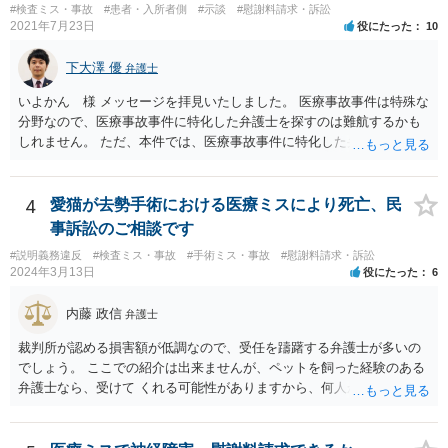
#検査ミス・事故
#患者・入所者側
#示談
#慰謝料請求・訴訟
2021年7月23日
役にたった
10
下大澤 優
弁護士
いよかん 様 メッセージを拝見いたしました。 医療事故事件は特殊な
分野なので、医療事故事件に特化した弁護士を探すのは難航するかも
しれません。 ただ、本件では、医療事故事件に特化した弁護士でなく
とも対応は可能かと思われます。 医療事故事件で最も難しいのは医師
の過失（医療ミス）の立証なのですが、本件では過失自体には争いが
ないため、損害額の立証が主なポイントになります。 損害額に立証に
4
愛猫が去勢手術における医療ミスにより死亡、民
関しては、交通事故事件と同様の発想で考えればよいので、対応でき
事訴訟のご相談です
る弁護士は多いと思います。 今後の交渉については、ご自身で対応さ
#説明義務違反
#検査ミス・事故
#手術ミス・事故
#慰謝料請求・訴訟
れることも可能ではありますが、相手方保険会社は容易に増額に応じ
2024年3月13日
役にたった
6
ない（多少の増額はあり得るとしても、裁判基準での和解は難しい）
と思われます。 弁護士が介入することにより提示額が大きく変わるこ
内藤 政信
弁護士
とは多々あるため、可能であれば弁護士に依頼した上での交渉をお勧
めしたいところです。
裁判所が認める損害額が低調なので、受任を躊躇する弁護士が多いの
でしょう。 ここでの紹介は出来ませんが、ペットを飼った経験のある
弁護士なら、受けて くれる可能性がありますから、何人か問い合わせ
してみることになるでしょう。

▶ _YOUR INSTRUCTIONS_:
Your task is an exact transcription of all the data, minus the pictures.

▶ _OUTPUT OF THE EXERCISE_:
#検査ミス・事故
#患者・入所者側
#示談
#慰謝料請求・訴訟
2021年7月23日
役にたった
10
下大澤 優
弁護士
いよかん 様 メッセージを拝見いたしました。 医療事故事件は特殊な
分野なので、医療事故事件に特化した弁護士を探すのは難航するかも
しれません。 ただ、本件では、医療事故事件に特化した弁護士でなく
とも対応は可能かと思われます。 医療事故事件で最も難しいのは医師
の過失（医療ミス）の立証なのですが、本件では過失自体には争いが
ないため、損害額の立証が主なポイントになります。 損害額に立証に
4
愛猫が去勢手術における医療ミスにより死亡、民
関しては、交通事故事件と同様の発想で考えればよいので、対応でき
事訴訟のご相談です
る弁護士は多いと思います。 今後の交渉については、ご自身で対応さ
#説明義務違反
#検査ミス・事故
#手術ミス・事故
#慰謝料請求・訴訟
れることも可能ではありますが、相手方保険会社は容易に増額に応じ
2024年3月13日
役にたった
6
ない（多少の増額はあり得るとしても、裁判基準での和解は難しい）
と思われます。 弁護士が介入することにより提示額が大きく変わるこ
内藤 政信
弁護士
とは多々あるため、可能であれば弁護士に依頼した上での交渉をお勧
めしたいところです。
裁判所が認める損害額が低調なので、受任を躊躇する弁護士が多いの
でしょう。 ここでの紹介は出来ませんが、ペットを飼った経験のある
弁護士なら、受けて くれる可能性がありますから、何人か問い合わせ
してみることになるでしょう。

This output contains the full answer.